§ Directions for this task
Once the line containing "المستحق مستغلاً غلط" is found in the entries below, reproduce it and every line after it, stopping at and including the line containing "الليبي، مرجع سابق. ص12"; reproduce nothing else, and keep each line exact.

§ Study material
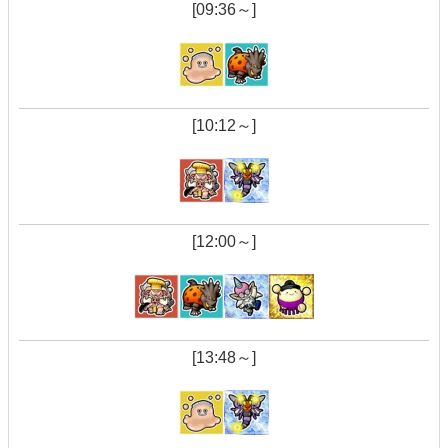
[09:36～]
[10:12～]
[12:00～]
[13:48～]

--

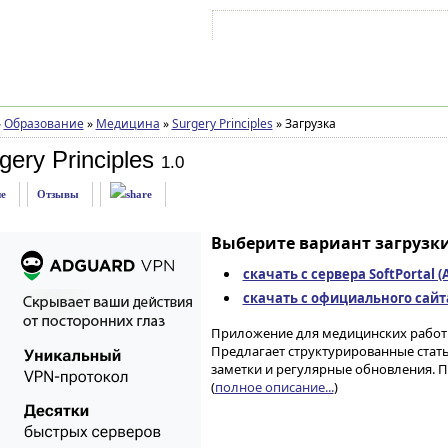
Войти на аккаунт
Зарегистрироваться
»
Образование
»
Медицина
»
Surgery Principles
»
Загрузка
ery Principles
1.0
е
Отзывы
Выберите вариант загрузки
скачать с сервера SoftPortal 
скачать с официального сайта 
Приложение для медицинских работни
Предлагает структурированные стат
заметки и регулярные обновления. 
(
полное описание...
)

* * *

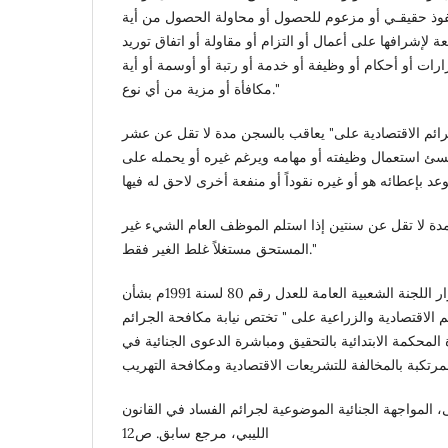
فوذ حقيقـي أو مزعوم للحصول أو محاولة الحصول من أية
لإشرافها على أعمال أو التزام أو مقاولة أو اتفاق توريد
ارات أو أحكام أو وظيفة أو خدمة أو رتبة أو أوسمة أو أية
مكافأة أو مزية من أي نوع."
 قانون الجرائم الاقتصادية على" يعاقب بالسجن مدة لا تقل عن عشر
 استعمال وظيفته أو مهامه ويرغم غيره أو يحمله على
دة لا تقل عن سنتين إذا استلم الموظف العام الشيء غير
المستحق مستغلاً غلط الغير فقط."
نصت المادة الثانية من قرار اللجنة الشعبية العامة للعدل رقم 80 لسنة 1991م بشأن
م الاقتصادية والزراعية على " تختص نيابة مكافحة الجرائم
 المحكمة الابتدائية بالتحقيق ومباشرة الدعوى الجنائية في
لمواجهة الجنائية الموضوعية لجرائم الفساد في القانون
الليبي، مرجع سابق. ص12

§ Response below
المستحق مستغلاً غلط الغير فقط."
نصت المادة الثانية من قرار اللجنة الشعبية العامة للعدل رقم 80 لسنة 1991م بشأن
م الاقتصادية والزراعية على " تختص نيابة مكافحة الجرائم
 المحكمة الابتدائية بالتحقيق ومباشرة الدعوى الجنائية في
لمواجهة الجنائية الموضوعية لجرائم الفساد في القانون
الليبي، مرجع سابق. ص12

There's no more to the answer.